SpaceX is zeroing in on what caused the massive explosion that ripped a rocket to pieces on a launch pad in Florida two months ago, and the discovery is critical if the company wants to move forward with future missions for NASA. SpaceX CEO Elon Musk has called it the “toughest puzzle” they’ve ever had to deal with, and it also may be the most important.
A Falcon 9 rocket exploded on the launch pad back on Sept. 1, and for weeks scientists couldn’t figure out why, which proved to be a major problem for a company that hopes to be launching a large quantity of flights for NASA. But Musk says SpaceX now believes it was the liquid helium, advanced carbon fiber composites and solid oxygen that appeared to be behind the explosion, and the discovery hopefully enables the company to get back to launching spacecraft as early as December.
The problem appears to be the supercooled liquid oxygen used by SpaceX as propellant became so cold it turned into a solid, and may have reacted with a piece of hardware, such as the liquid helium pressure vessels.
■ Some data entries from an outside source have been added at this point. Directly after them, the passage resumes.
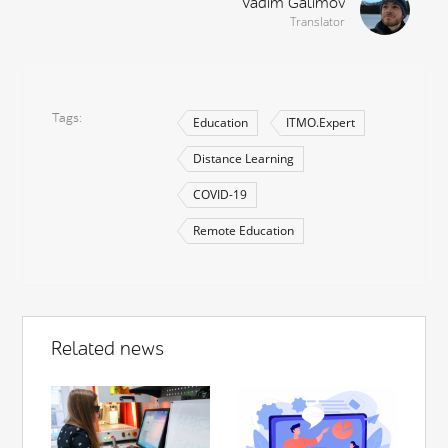
Vadim Galimov
Translator
Tags
Education
ITMO.Expert
Distance Learning
COVID-19
Remote Education
Related news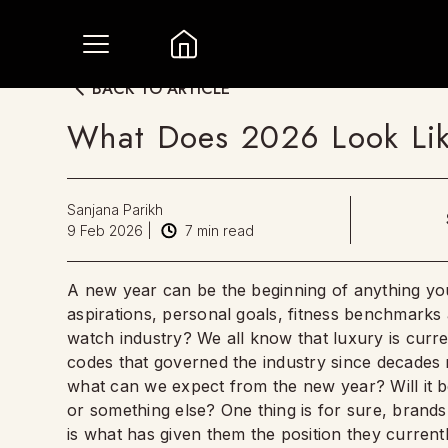
BACK TO ARTICLE
What Does 2026 Look Lik
Sanjana Parikh
9 Feb 2026
|
7
min read
A new year can be the beginning of anything you 
aspirations, personal goals, fitness benchmark
watch industry? We all know that luxury is curre
codes that governed the industry since decade
what can we expect from the new year? Will it
or something else? One thing is for sure, brands 
is what has given them the position they current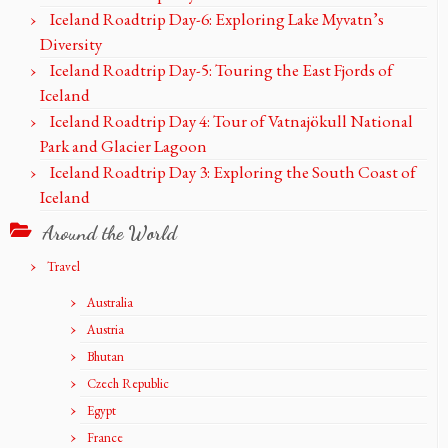
Iceland Roadtrip Day-6: Exploring Lake Myvatn’s
Diversity
Iceland Roadtrip Day-5: Touring the East Fjords of
Iceland
Iceland Roadtrip Day 4: Tour of Vatnajökull National
Park and Glacier Lagoon
Iceland Roadtrip Day 3: Exploring the South Coast of
Iceland
Around the World
Travel
Australia
Austria
Bhutan
Czech Republic
Egypt
France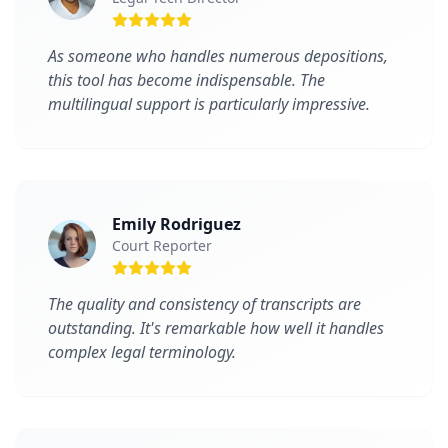
As someone who handles numerous depositions,
this tool has become indispensable. The
multilingual support is particularly impressive.
Emily Rodriguez
Court Reporter
The quality and consistency of transcripts are
outstanding. It's remarkable how well it handles
complex legal terminology.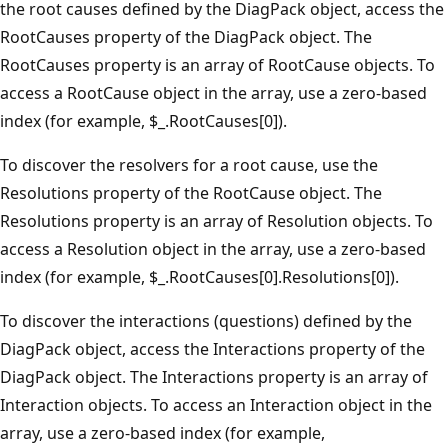
the root causes defined by the DiagPack object, access the
RootCauses property of the DiagPack object. The
RootCauses property is an array of RootCause objects. To
access a RootCause object in the array, use a zero-based
index (for example, $_.RootCauses[0]).
To discover the resolvers for a root cause, use the
Resolutions property of the RootCause object. The
Resolutions property is an array of Resolution objects. To
access a Resolution object in the array, use a zero-based
index (for example, $_.RootCauses[0].Resolutions[0]).
To discover the interactions (questions) defined by the
DiagPack object, access the Interactions property of the
DiagPack object. The Interactions property is an array of
Interaction objects. To access an Interaction object in the
array, use a zero-based index (for example,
“The Accident Investigation Team continues to make progress in examining the anomaly on September 1 that led to the loss of a Falcon 9 and its payload at Launch Complex 40 (LC-40), Cape Canaveral Air Force Station, Florida,” SpaceX said in a statement. “Since the incident, investigators from SpaceX, the FAA, NASA, the US Air Force and industry experts have been working methodically through an extensive fault tree to investigate all plausible causes. As part of this, we have conducted tests at our facility in McGregor, Texas, attempting to replicate as closely as possible the conditions that may have led to the mishap.
“The investigation team has made significant progress on the fault tree,” it continues. “Previously, we announced the investigation was focusing on a breach in the cryogenic helium system of the second stage liquid oxygen tank. The root cause of the breach has not yet been confirmed, but attention has continued to narrow to one of the three composite overwrapped pressure vessels (COPVs) inside the LOX tank. Through extensive testing in Texas, SpaceX has shown that it can re-create a COPV failure entirely through helium loading conditions. These conditions are mainly affected by the temperature and pressure of the helium being loaded.”